Tudo começou lá atrás, numa época marcada nas linhas de minhas mãos, nas minhas pernas machucadas e nestes meus ossos que dizem sustentar meu corpo. Pelas minhas recordações, eu era uma criança feliz, ainda sem perceber o quanto era difícil viver naquela situação. Quando dia, minhas mãos se queimavam pelo calor do Sol, quando noite, pelo calor da lamparina que aquecia aquela lata que exalava um odor horrível de combustível ou qualquer coisa parecida. Hoje, eu percebo o quanto aquilo era ruim. A minha nova realidade permite fazer esta comparação, como saber sobre algo melhor se eu nem imaginava que existia outra forma de viver além daquela que eu vivia? Suponho que me entendam. O Sol queimava a pele, dava o seu recado de que a vida é cara, tem que pagar com a moeda mais valiosa para uns e cara para outros, o trabalho. Nunca tive medo da vida, então, estava disposto a pagar. Não me fiz doutor, afinal, o que é isso? Não tinha utilidade para mim. Mais vale uma barriga cheia do que um papel rasgado e amarelado pelo tempo. Quando se é pobre, o estudo é um prêmio, uma perspectiva; algo que eu só descobri muito mais adiante… sem saber até hoje se estou certo ou não.

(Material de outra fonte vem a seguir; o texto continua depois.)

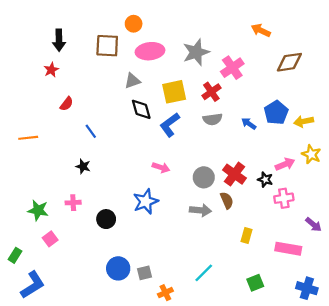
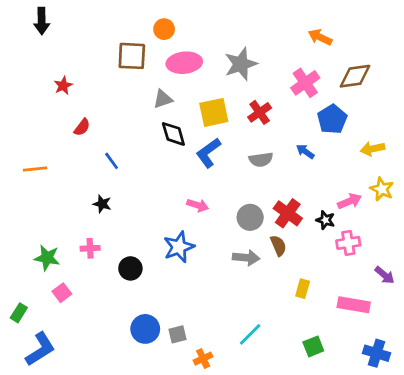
black arrow: (59, 40) -> (42, 21), moved
pink cross: (232, 68) -> (305, 83), moved
blue pentagon: (276, 113) -> (332, 119), moved
gray semicircle: (213, 119) -> (261, 160), moved

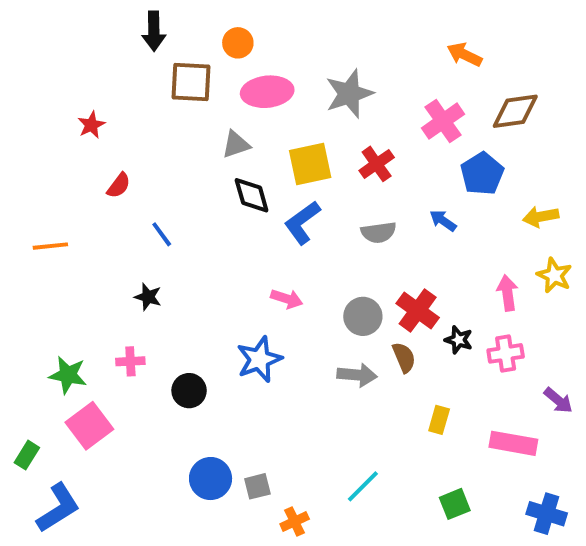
black arrow: (42, 21) -> (154, 31), moved
pink arrow: (350, 201) -> (507, 293), turned -75
black star: (325, 220) -> (459, 340), moved
pink square: (62, 293) -> (89, 426), size x1.6

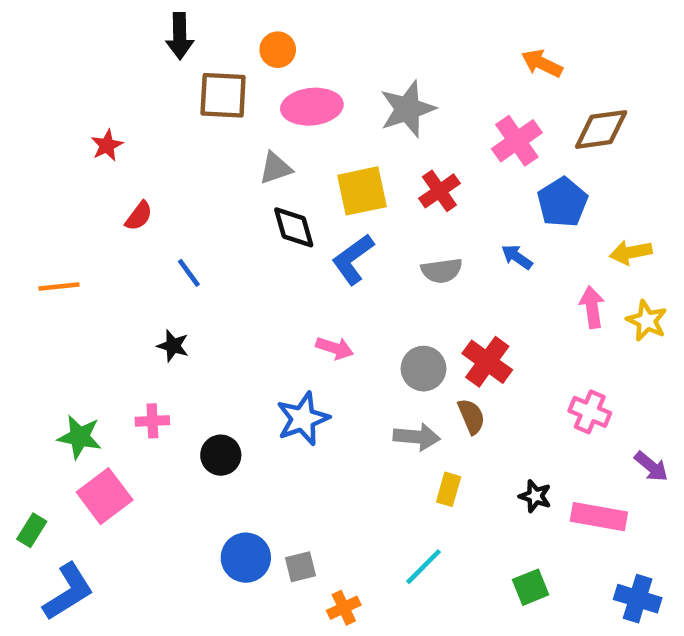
pink arrow: (507, 293) -> (592, 307), moved
black star: (459, 340) -> (535, 496), moved
pink cross: (506, 353) -> (590, 412), turned 32
yellow rectangle: (439, 420) -> (449, 489), moved

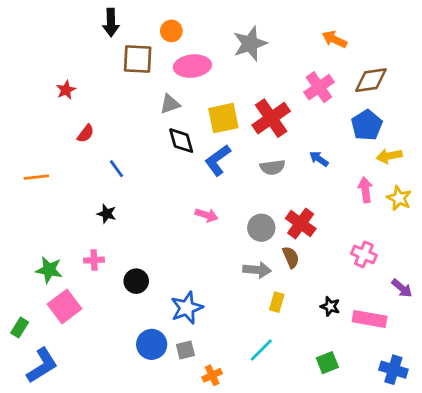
gray star: (408, 109) -> (250, 44), moved
red cross: (439, 191) -> (271, 118), size x1.5
blue pentagon: (562, 202) -> (367, 125), moved
blue star: (303, 419) -> (187, 308), moved

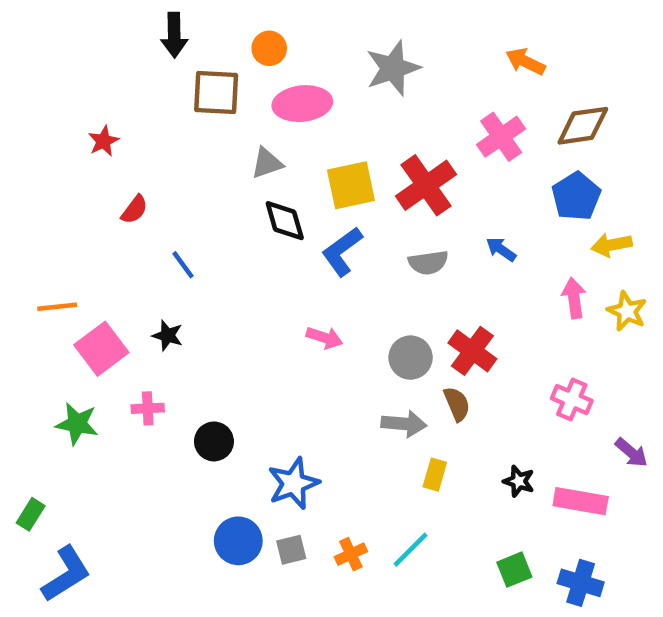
orange line: (36, 177) -> (57, 307), moved
pink square: (65, 306) -> (101, 349), moved
blue cross: (393, 370) -> (581, 583), moved
orange cross: (212, 375) -> (351, 554), moved

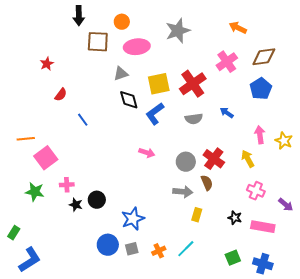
yellow arrow: (611, 245) -> (248, 159), moved, turned 72
black star: (168, 335) -> (76, 205), moved
pink cross: (572, 399) -> (256, 191), moved

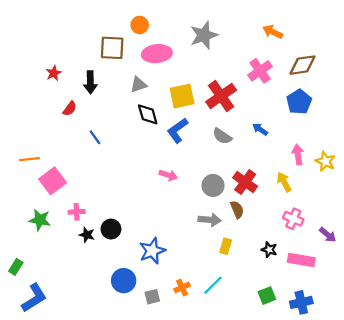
black arrow: (79, 16) -> (90, 82), moved
gray semicircle: (194, 119) -> (222, 136), turned 42
gray square: (132, 249) -> (152, 297), moved
blue cross: (263, 264) -> (301, 302), turned -30

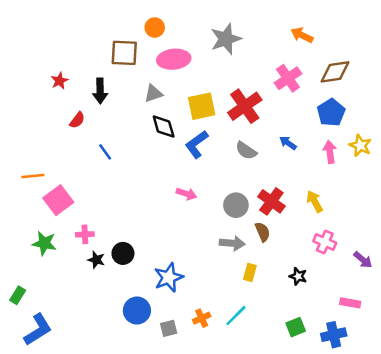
pink arrow: (298, 154) -> (330, 152), moved
yellow star: (325, 161) -> (360, 146), moved
pink rectangle: (301, 260) -> (350, 303), moved, size x0.7

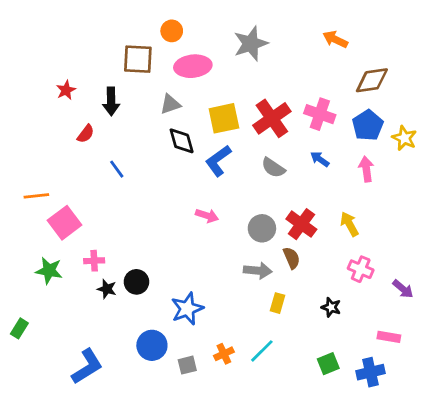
pink cross: (288, 78) -> (320, 114), moved, turned -36
yellow star: (360, 146) -> (404, 138), moved
blue L-shape: (38, 330) -> (87, 366), moved

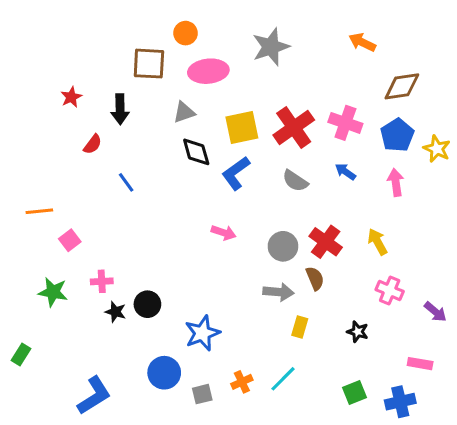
pink square: (65, 223) -> (70, 240), size x0.6

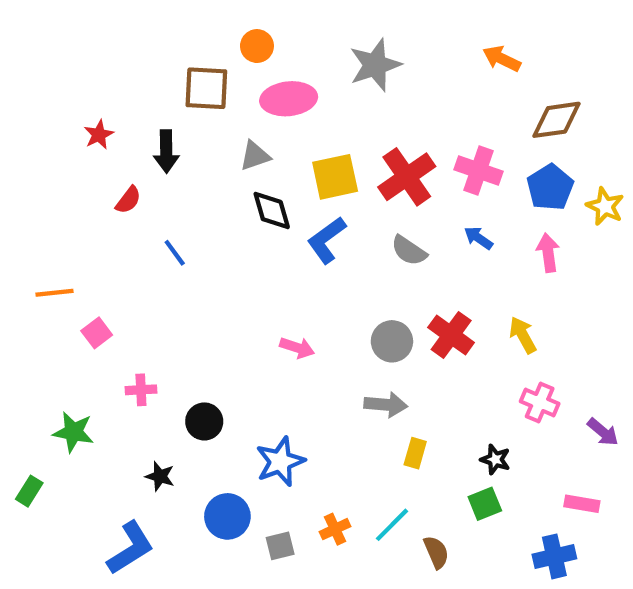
pink arrow: (224, 233) -> (297, 348), moved
brown semicircle: (315, 278) -> (436, 552), moved
green star: (53, 292) -> (73, 432), moved
black star: (115, 312) -> (160, 476), moved
green square: (355, 393) -> (485, 504), moved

Os anos iam me deixando cada dia mais distante daquela criança, o suficiente para me fazer mudar. Saí daquela lavoura, ela, porém, jamais saiu de mim. Parti para outros centros, fui para Maracaju, Itaporã (é em Itaporã que moram os meus parentes que nunca vêm me visitar). Segui a vida. Ia para os bailes, eu não dançava, ainda vejo os bailares, rodopios, as canções cantadas por todos, mas não dancei; não ali. Acostumado a viver comigo mesmo. Minha própria companheira era a solidão. Me fiz solteiro a vida inteira. Não multipliquei, não procriei. Não, não assim. Ou bem…, sim. Se antes eram três, agora já são cincos vezes. Aaaah, fui e cheguei. Poxa, naquele tempo tive a oportunidade de ir para vários lugares, as minhas pernas ainda permitiam a caminhada ou a corrida. Bons tempos. Um pouco mais consciente de tudo o que eu vivi, compreendo o quanto de história carrego. O quanto eu vi, vivi, muito mais histórias do que estas que estou compartilhando.
Agora, caminho com cautela, lentamente também se chega. Aprenda meu filho, é melhor pingar do que secar. A vida tem disso. Cada dia por vez, no quarto ou na varanda. É verdade, neste lugar vou comer cinco vezes, este é o meu pagamento. Se antes eu já não era sozinho porque a solidão me acompanhava, hoje eu tenho companheiros de morada que cantam comigo. Dor é o reflexo do caminho de todos nós. Como aquela que vínhamos sentido desde a semana passada quando três de nossos amigos partiram rumo à casa do Pai. Como eu sou grato por este lugar. Amém! Cheguei e descansei. E bem tranquilo, pude reviver, para assim contar aos dois jovens, que me olhavam com olhos brilhantes, uma parte disso que eu vivi, que muitos nomeiam Vida, mas que eu chamo de Aprendizado.